Out of a list of eight potential contractors, Sheats says only three were willing to do the work and it was a two month wait for the job to be complete. Sheats worries that if Congress approves something called the Regulatory Accountability Act, it will roll back federal standards - and funding - for lead abatement, making it even harder to clean up contaminated housing.
That's something that Kevin Leonard of Community Concepts says Maine can't afford. "We're probably looking to four- to five-hundred units right now that are posted and have to have lead abatement done by somebody."
Leonard is the manager of the lead paint hazard control program at Community Concepts, which works on lead abatement across southern Maine. "And we don't have nearly enough money statewide to cover these abatements. So there's going to be a housing problem here very soon."

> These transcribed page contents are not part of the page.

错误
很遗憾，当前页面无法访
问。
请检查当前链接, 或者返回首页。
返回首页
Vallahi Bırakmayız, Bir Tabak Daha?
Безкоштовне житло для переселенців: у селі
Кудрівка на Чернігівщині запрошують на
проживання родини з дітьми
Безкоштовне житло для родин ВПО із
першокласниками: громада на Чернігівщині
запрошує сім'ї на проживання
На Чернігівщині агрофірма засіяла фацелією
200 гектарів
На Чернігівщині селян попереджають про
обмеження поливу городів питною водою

That's because once a lead problem is discovered in a rental unit, tenants can't live in it until it's cleaned up. According to the Maine Center for Disease Control, lead can permanently affect a child's growth and development. Within the past year, the state has tightened its standard for the acceptable threshold of lead exposure for kids and allocated $1 million toward inspection and abatement efforts.
Sophie Halpin of the Maine Conservation Alliance says if the Regulatory Accountability Act passes, it could stunt the state's momentum. "It is going to make important regulations that protect public health and safety much harder to pass."

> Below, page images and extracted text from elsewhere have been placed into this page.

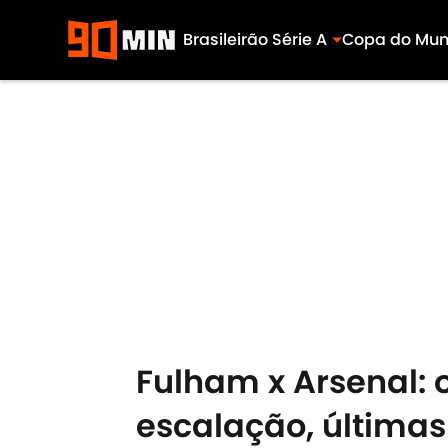
Brasileirão Série A
Copa do Mu
Skip to main content
Fulham x Arsenal: o
escalação, últimas 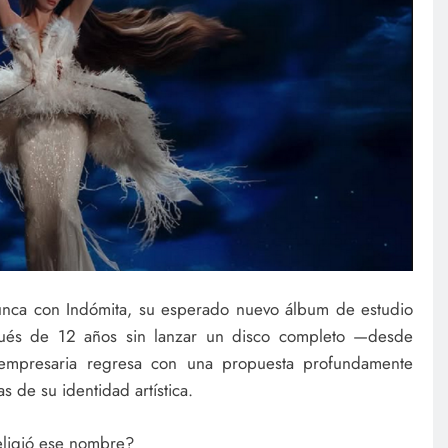
nunca con Indómita, su esperado nuevo álbum de estudio
ués de 12 años sin lanzar un disco completo —desde
y empresaria regresa con una propuesta profundamente
s de su identidad artística.
eligió ese nombre?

The bill is part of a regulatory reform effort promised under President Trump. It would slow down the ability of federal agencies to adopt new rules by adding new requirements to the process. Halpin says updated regulations serve as important guidance for states.
"So a lot of these local groups are using these federal regulations as a starting point for their work and seeing, what's the minimum we need to do to protect Maine people?" Halpin says. "So without those regulations, it would be much more of a shot in the dark."
But supporters of the Regulatory Accountability Act disagree. Maine 2nd District Rep. Bruce Poliquin joined his Republican colleagues in the House, who all voted in support of the bill. His spokesman Brendan Conley says Poliquin doesn't think the bill would impact state lead rules, and says the congressman has supported, and will continue to support, funding for lead remediation.
The bill now awaits consideration in the U.S. Senate.